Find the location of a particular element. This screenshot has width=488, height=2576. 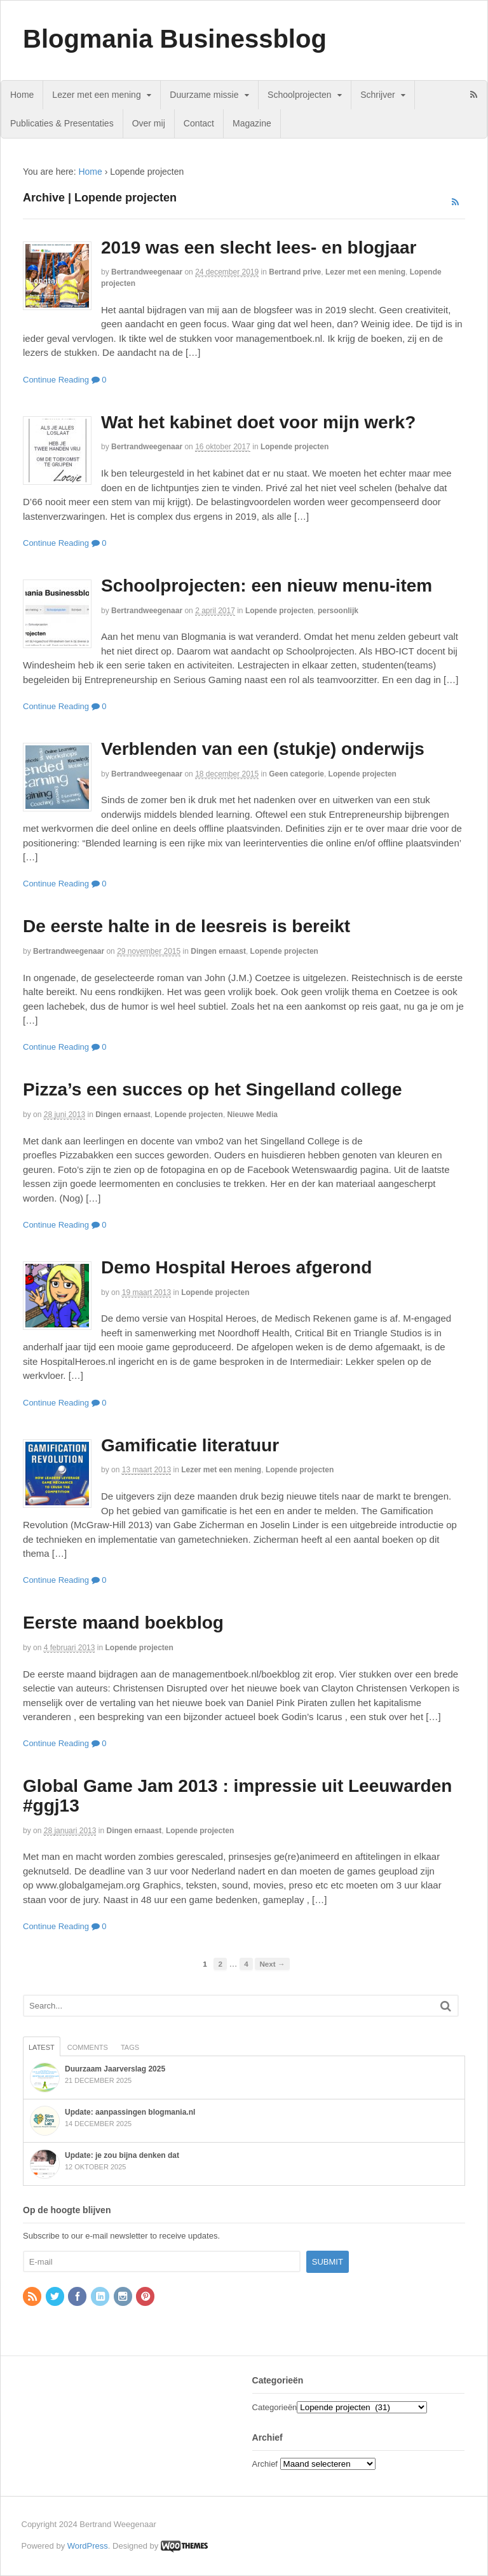

Tags is located at coordinates (130, 2047).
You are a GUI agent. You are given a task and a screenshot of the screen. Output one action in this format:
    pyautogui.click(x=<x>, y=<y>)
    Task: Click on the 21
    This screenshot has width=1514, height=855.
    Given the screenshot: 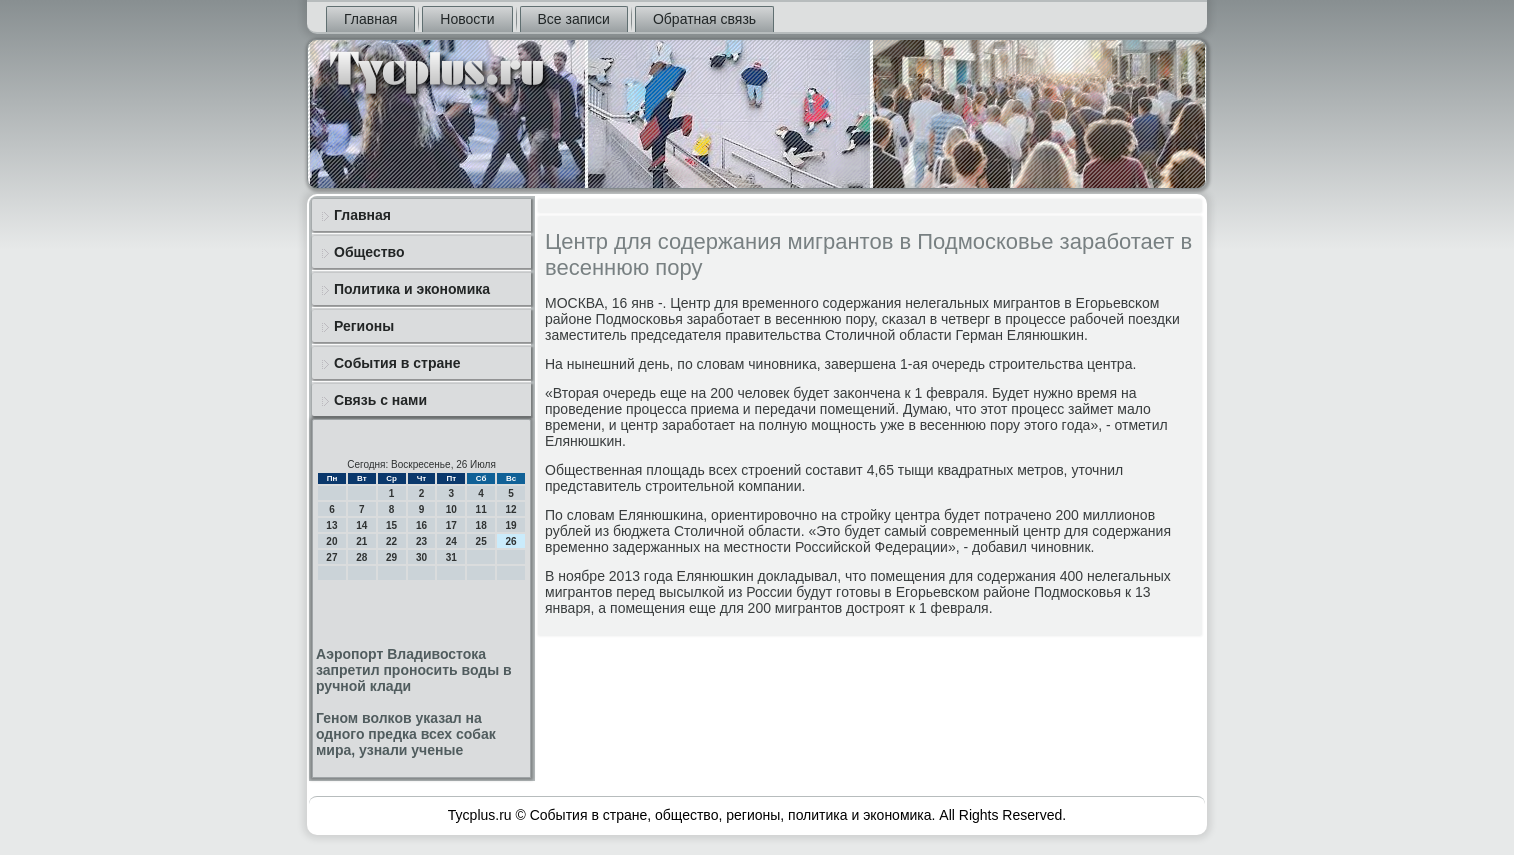 What is the action you would take?
    pyautogui.click(x=361, y=541)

▸ **EXERCISE BRIEF**
Restate each line from the start of the listing through the line bearing "This screenshot has width=1514, height=855." word for word. Drop the pictures.

▸ **ANSWER AREA**
Find the location of a particular element. This screenshot has width=488, height=2576. 

Tags is located at coordinates (130, 2047).
You are a GUI agent. You are given a task and a screenshot of the screen. Output one action in this format:
    pyautogui.click(x=<x>, y=<y>)
    Task: Click on the 21
    This screenshot has width=1514, height=855.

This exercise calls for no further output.